Try it:
Below are entries; copy exactly the lines from the one with "ฉลามจะงับคุณโลมา" through the one with "読者の疑問を先回りして予想し、解決策を調べ、", both included, and leave out the rest.

Data entries:
··········

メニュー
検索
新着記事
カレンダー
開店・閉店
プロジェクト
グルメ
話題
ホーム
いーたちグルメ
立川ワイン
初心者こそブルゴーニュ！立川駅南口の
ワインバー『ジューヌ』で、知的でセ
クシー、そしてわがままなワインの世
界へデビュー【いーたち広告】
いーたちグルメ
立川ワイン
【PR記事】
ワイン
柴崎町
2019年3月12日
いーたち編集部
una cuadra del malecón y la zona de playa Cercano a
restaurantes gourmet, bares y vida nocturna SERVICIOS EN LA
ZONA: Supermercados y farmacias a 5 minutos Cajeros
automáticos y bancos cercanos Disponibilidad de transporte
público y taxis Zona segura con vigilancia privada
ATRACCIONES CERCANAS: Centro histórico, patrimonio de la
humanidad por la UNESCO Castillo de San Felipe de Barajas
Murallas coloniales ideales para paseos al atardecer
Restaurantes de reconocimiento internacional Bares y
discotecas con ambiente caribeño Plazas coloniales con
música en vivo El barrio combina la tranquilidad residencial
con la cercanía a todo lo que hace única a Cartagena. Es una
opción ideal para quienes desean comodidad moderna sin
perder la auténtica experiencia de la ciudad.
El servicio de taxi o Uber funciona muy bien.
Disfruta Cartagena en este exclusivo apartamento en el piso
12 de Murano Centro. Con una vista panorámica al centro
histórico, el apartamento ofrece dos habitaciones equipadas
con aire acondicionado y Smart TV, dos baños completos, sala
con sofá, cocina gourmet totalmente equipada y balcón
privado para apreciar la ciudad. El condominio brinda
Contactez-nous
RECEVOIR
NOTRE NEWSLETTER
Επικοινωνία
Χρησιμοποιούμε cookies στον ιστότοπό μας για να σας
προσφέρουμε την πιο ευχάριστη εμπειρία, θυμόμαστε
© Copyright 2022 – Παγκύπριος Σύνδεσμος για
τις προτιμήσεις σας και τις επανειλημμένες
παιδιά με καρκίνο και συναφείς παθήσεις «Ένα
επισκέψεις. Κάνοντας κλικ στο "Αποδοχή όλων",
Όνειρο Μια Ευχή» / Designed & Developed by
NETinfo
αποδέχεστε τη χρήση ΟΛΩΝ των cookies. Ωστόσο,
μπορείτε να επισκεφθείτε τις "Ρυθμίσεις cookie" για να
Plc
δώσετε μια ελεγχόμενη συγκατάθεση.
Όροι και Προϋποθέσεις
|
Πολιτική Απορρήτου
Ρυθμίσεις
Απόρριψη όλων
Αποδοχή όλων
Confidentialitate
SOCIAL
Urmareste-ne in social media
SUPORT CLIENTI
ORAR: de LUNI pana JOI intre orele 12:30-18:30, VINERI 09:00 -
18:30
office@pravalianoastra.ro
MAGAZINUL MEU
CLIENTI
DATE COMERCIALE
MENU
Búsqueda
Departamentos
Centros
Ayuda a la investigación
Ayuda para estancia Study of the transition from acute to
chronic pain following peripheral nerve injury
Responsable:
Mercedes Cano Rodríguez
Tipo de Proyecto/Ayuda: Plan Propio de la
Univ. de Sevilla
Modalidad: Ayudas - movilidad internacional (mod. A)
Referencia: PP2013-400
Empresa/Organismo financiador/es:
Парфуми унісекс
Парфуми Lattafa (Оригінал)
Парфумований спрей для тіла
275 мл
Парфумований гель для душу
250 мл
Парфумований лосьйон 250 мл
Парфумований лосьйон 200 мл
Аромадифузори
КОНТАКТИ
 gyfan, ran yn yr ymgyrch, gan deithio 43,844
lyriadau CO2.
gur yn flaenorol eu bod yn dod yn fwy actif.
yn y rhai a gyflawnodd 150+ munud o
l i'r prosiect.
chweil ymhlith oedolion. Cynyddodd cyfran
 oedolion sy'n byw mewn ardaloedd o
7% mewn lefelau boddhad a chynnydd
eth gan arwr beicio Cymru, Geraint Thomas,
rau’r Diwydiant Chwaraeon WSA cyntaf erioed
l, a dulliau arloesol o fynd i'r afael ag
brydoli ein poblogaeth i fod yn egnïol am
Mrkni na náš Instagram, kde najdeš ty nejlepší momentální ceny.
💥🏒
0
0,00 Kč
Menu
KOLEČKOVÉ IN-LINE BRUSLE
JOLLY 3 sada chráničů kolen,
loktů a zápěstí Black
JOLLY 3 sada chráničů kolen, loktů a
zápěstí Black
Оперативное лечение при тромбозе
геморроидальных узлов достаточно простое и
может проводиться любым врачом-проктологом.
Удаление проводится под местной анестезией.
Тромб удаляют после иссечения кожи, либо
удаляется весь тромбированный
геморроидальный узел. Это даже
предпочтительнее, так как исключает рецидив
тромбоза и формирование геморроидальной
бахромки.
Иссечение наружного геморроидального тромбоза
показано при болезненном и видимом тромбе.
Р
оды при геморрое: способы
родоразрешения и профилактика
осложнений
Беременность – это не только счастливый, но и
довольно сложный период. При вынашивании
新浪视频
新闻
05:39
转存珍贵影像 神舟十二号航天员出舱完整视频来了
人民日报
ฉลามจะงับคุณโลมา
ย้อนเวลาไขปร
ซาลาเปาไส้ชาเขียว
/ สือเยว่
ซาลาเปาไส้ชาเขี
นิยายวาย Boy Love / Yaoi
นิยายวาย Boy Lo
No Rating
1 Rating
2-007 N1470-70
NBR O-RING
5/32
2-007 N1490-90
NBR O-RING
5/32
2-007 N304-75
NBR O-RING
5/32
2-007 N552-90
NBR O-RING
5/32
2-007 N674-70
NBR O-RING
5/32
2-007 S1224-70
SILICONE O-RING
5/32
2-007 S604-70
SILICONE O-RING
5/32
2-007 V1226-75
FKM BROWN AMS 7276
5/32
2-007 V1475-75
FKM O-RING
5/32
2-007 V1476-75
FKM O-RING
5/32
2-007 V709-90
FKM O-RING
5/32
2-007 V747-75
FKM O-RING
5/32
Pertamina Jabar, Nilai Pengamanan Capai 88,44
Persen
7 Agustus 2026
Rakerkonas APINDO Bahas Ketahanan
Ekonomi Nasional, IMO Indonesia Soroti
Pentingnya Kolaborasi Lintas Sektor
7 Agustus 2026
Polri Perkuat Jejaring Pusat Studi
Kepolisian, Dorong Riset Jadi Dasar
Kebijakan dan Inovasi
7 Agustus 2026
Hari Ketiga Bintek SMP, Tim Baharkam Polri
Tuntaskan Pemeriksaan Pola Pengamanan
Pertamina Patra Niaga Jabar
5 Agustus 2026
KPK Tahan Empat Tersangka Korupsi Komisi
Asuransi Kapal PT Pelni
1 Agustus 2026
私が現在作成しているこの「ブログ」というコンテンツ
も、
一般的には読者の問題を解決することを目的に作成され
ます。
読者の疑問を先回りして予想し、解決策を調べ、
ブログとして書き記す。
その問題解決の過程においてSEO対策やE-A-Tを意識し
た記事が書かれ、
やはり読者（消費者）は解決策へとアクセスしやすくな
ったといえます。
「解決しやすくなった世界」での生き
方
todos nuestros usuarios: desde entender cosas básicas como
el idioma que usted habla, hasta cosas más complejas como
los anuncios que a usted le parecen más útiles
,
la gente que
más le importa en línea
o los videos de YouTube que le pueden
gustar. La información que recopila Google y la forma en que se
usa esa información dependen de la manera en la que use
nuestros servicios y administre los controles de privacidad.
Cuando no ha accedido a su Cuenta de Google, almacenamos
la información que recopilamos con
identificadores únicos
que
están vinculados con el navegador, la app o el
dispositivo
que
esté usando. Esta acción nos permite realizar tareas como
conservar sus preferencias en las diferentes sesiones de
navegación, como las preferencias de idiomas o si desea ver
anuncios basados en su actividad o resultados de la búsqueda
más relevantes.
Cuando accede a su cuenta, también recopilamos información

··········

Reply to the exercise:
ฉลามจะงับคุณโลมา
ย้อนเวลาไขปร
ซาลาเปาไส้ชาเขียว
/ สือเยว่
ซาลาเปาไส้ชาเขี
นิยายวาย Boy Love / Yaoi
นิยายวาย Boy Lo
No Rating
1 Rating
2-007 N1470-70
NBR O-RING
5/32
2-007 N1490-90
NBR O-RING
5/32
2-007 N304-75
NBR O-RING
5/32
2-007 N552-90
NBR O-RING
5/32
2-007 N674-70
NBR O-RING
5/32
2-007 S1224-70
SILICONE O-RING
5/32
2-007 S604-70
SILICONE O-RING
5/32
2-007 V1226-75
FKM BROWN AMS 7276
5/32
2-007 V1475-75
FKM O-RING
5/32
2-007 V1476-75
FKM O-RING
5/32
2-007 V709-90
FKM O-RING
5/32
2-007 V747-75
FKM O-RING
5/32
Pertamina Jabar, Nilai Pengamanan Capai 88,44
Persen
7 Agustus 2026
Rakerkonas APINDO Bahas Ketahanan
Ekonomi Nasional, IMO Indonesia Soroti
Pentingnya Kolaborasi Lintas Sektor
7 Agustus 2026
Polri Perkuat Jejaring Pusat Studi
Kepolisian, Dorong Riset Jadi Dasar
Kebijakan dan Inovasi
7 Agustus 2026
Hari Ketiga Bintek SMP, Tim Baharkam Polri
Tuntaskan Pemeriksaan Pola Pengamanan
Pertamina Patra Niaga Jabar
5 Agustus 2026
KPK Tahan Empat Tersangka Korupsi Komisi
Asuransi Kapal PT Pelni
1 Agustus 2026
私が現在作成しているこの「ブログ」というコンテンツ
も、
一般的には読者の問題を解決することを目的に作成され
ます。
読者の疑問を先回りして予想し、解決策を調べ、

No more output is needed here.